The basic idea of the Vector Space (VS) model is to represent both a document and a query as a vector in a high-dimensional space where each dimension corresponds to a term. The main assumption is that if document vector V1 is closer to the query vector than another document vector V2, then the document represented by V1 is more relevant than the one represented by V2. That is, relevance is modeled through similarity between a document and a query. There are three fundamental problems in this approach: (1) how to define the dimensions (i.e., term space)? (2) how to map a document/query into a vector? (3) how to measure the similarity? Different answers lead to different variants of the vector space model.
Over decades, people have (heuristically) explored many variations of answers to all these questions. Empirical results seem to show that (1) single words are often good enough for defining dimensions, which is why single word-based indexing remains the dominant trend in retrieval and is what the current search engines are using; (2) TF-IDF weighting and document length normalization are among the most effective heuristics for computing term vectors; (3) the optimality of similarity measure highly depends on term weighting, which is not surprising as they are interacting components in the same retrieval function. Traditionally (before TREC), the most effective formula was believed to be TF-IDF plus cosine distance measure where TF doesn't involve document length normalization. In 1990's, largely due to the use of much larger data sets for evaluation in TREC, document length normalization was found to be quite important, which leads to the current version of TF-IDF weighting represented by the pivoted normalization formula and the Okapi formula. In both cases, dot-product has been found to be more appropriate than cosine measure.

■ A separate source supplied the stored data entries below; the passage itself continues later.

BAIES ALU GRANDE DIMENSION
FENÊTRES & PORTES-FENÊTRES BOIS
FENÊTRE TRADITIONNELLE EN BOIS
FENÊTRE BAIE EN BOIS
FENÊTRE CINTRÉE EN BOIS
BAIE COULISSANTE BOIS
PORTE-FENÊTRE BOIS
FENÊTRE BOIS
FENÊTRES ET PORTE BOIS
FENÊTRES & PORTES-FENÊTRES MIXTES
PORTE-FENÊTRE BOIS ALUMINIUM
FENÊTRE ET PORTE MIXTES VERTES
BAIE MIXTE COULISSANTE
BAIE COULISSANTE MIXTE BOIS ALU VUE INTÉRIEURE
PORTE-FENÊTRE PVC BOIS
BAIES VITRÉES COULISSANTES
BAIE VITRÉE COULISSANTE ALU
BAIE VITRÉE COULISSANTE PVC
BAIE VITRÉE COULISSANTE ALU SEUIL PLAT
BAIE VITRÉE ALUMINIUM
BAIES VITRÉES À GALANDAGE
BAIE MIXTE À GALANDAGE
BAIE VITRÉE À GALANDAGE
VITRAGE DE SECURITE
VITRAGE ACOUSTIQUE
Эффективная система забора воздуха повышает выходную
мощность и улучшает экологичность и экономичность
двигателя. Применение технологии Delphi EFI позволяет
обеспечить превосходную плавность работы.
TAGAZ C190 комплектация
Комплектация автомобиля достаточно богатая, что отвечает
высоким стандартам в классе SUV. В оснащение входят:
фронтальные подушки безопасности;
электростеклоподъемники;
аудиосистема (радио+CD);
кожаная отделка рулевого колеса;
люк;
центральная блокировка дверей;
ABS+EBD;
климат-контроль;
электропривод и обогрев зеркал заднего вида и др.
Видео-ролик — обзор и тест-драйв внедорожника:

TF-IDF weighting and document length normalization are quite easy to understand intuitively. However, how to implement them exactly in a formula is quite challenging and is still an open question. Empirically, people have found that some kind of sublinear transformation of the term frequency in a document is needed and incorporating document length normalization through the form "(1-s + s*doclength/avgdoclen)" (i.e., pivoted length normalization) is effective. This kind of normalization was justified in the a paper by Amit Singhal and others. Click here to read this paper. While BM25/Okapi and pivoted normalization are among the most effective ways to implement TF-IDF, it remains the single most challenging research question in information retrieval what is the optimal way of implementing TF-IDF. Read Fang et al. 04 for a recent discussion of this issue in the axiomatic retrieval framework.

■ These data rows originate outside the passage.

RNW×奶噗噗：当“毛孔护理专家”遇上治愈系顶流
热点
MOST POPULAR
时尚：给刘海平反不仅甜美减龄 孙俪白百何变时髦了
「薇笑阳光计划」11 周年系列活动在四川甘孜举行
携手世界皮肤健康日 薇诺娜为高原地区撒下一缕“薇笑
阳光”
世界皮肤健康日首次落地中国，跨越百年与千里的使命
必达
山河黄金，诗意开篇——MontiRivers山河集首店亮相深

An essential component of any retrieval model is the feedback mechanism. That is, when the user is willing to judge documents and label some as relevant others as non-relevant, the system should be able to learn from such examples to improve search accuracy. This is called relevance feedback. User studies have shown, however, a user is often unwilling to make such judgments, raising concerns about the practical value of relevance feedback. Pseudo feedback (also called blind/automatic feedback) simply assumes some top-ranked documents to be relevant, thus doesn't require a user to label documents. Pseudo feedback has also been shown to be effective on average, though it may hurt performance for some queries. Intuitively, pseudo feedback approach relies on term co-occurrences in the top-ranked documents to mine for related terms to the query terms. These new terms can be used to expand a query and increase recall. Pseudo feedback may also improve precision through supplementing the original query terms with new related terms and assigning more accurate weights to query terms.

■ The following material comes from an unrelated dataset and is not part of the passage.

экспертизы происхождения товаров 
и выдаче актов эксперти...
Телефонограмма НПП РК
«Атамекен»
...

In the VS model, feedback is often achieved using the Rocchio feedback method. In general, all feedback approaches try to modify the query representation based on feedback examples to obtain a presumably improved version of the query. The basic idea of Rocchio is simply to construct the new query vector (which is how you represent a query in the VS model) by moving the original query vector closer to the centroid vector of the positive/relevant document vectors and farther away from the negative centroid. The actual formula has three parameters alpha, beta and gamma (see the slides), corresponding to the weight on the original query vector, the positive centroid and the negative centroid. These parameters need to be set empirically. In practice, negative examples are often not very useful, so in some versions, Rocchio may involve just moving the query vector closer to the positive centroid. For the sake of efficiency, the new query vector is often truncated to contain only k terms with the highest weights. In order to avoid overfitting to the relevant examples (often a small sample), we generally need to put a relatively high weight on the original query. The relative weight of the original query vs. information extracted from feedback examples often affects feedback performance significantly. In the case of pseudo feedback, setting an optimal weight is even harder as there are no training examples to tune the weights. How to do robust and effective pseudo feedback (related to how to optimize weighting of original query terms and new terms) is another open research question in information retrieval research.
BM25/Okapi plus Rocchio (for pseudo feedback) is generally regarded as representing the state of the art performance of retrieval.